Originally filed as dtolnay/quote#82 but I would like this to begin its life as a separate library.

The current macro_rules-based quote macro has the limitation that duplicate interpolations inside of a repetition are not allowed. quote! { #a #a } works but quote! { #(#a #a)* } does not work. The reason boils down to macro_rules macros having no way to determine that two identifiers are equal.
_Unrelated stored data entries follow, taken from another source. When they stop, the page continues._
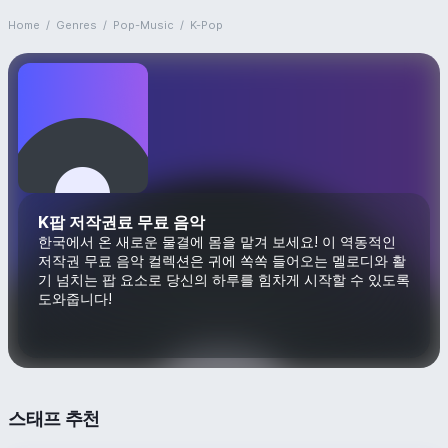
Home
/
Genres
/
Pop-Music
/
K-Pop
K팝 저작권료 무료 음악
한국에서 온 새로운 물결에 몸을 맡겨 보세요! 이 역동적인
저작권 무료 음악 컬렉션은 귀에 쏙쏙 들어오는 멜로디와 활
기 넘치는 팝 요소로 당신의 하루를 힘차게 시작할 수 있도록
도와줍니다!
스태프 추천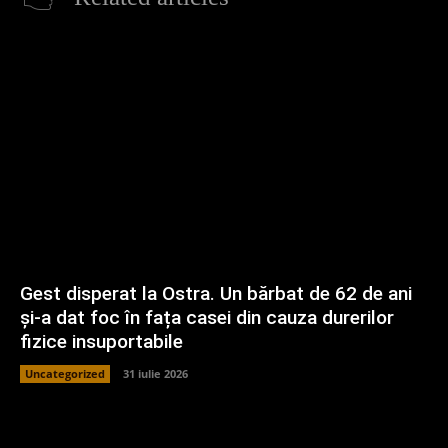
Gest disperat la Ostra. Un bărbat de 62 de ani
și-a dat foc în fața casei din cauza durerilor
fizice insuportabile
Uncategorized
31 iulie 2026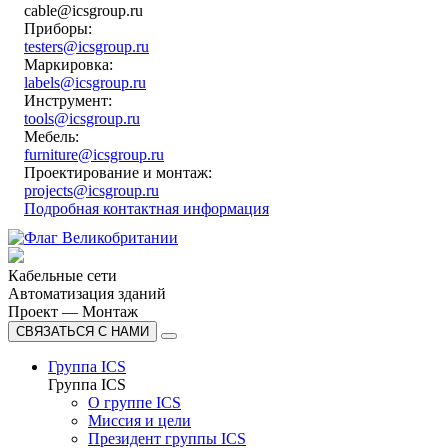
cable@icsgroup.ru
Приборы:
testers@icsgroup.ru
Маркировка:
labels@icsgroup.ru
Инструмент:
tools@icsgroup.ru
Мебель:
furniture@icsgroup.ru
Проектирование и монтаж:
projects@icsgroup.ru
Подробная контактная информация
Кабельные сети
Автоматизация зданий
Проект — Монтаж
СВЯЗАТЬСЯ С НАМИ
Группа ICS
Группа ICS
О группе ICS
Миссия и цели
Президент группы ICS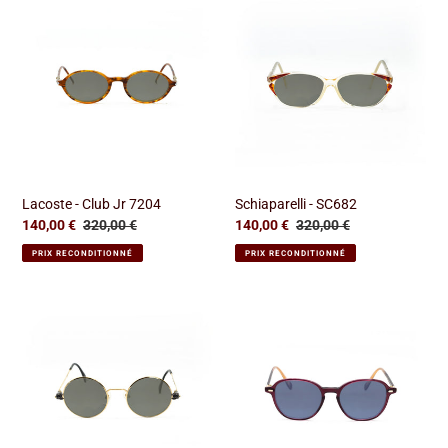
-
-
Club
SC682
Jr
7204
Lacoste - Club Jr 7204
Schiaparelli - SC682
Prix
140,00 €
Prix
320,00 €
Prix
140,00 €
Prix
320,00 €
réduit
normal
réduit
normal
PRIX RECONDITIONNÉ
PRIX RECONDITIONNÉ
Silhouette
Carven
-
-
M7112
CC1044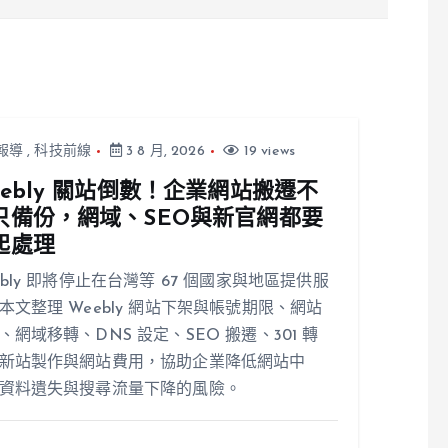
機制漏洞需補強
報導
,
科技前線
3 8 月, 2026
19 views
eebly 關站倒數！企業網站搬遷不
只備份，網域、SEO與新官網都要
起處理
ebly 即將停止在台灣等 67 個國家與地區提供服
本文整理 Weebly 網站下架與帳號期限、網站
、網域移轉、DNS 設定、SEO 搬遷、301 轉
新站製作與網站費用，協助企業降低網站中
資料遺失與搜尋流量下降的風險。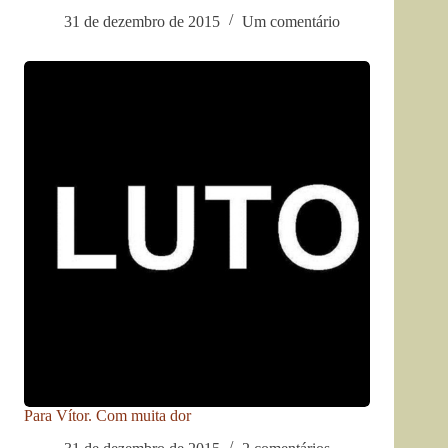
31 de dezembro de 2015
Um comentário
Para Vítor. Com muita dor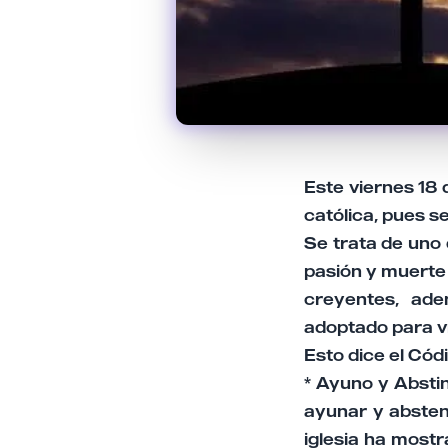
Este viernes 18 
católica, pues 
Se trata de uno
pasión y muerte 
creyentes, ad
adoptado para viv
Esto dice el Có
* Ayuno y Absti
ayunar y absten
iglesia ha mostr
Some background on the quote macro:

  • quote! { #a #a } expands to:

    {
        let mut _s = TokenStream::new();
        let _span = Span::call_site();
        ToTokens::to_tokens(&a, &mut _s);
        ToTokens::to_tokens(&a, &mut _s);
        _s
    }
  • quote! { #(#a)* } expands to:

    {
        let mut _s = TokenStream::new();
        let _span = Span::call_site();
        for a in a {
            ToTokens::to_tokens(&a, &mut _s);
        }
        _s
    }
  • quote! { #(#a #b)* } expands to:

    {
        let mut _s = TokenStream::new();
        let _span = Span::call_site();
        for (a, b) in a.into_iter().zip(b) {
            ToTokens::to_tokens(&a, &mut _s);
            ToTokens::to_tokens(&b, &mut _s);
        }
        _s
    }
  • quote! { #(#a #a)* } expands to:

    {
        let mut _s = TokenStream::new();
        let _span = Span::call_site();
        for (a, a) in a.into_iter().zip(a) {
            ToTokens::to_tokens(&a, &mut _s);
            ToTokens::to_tokens(&a, &mut _s);
        }
        _s
    }

That last expansion is illegal so the quote invocation fails.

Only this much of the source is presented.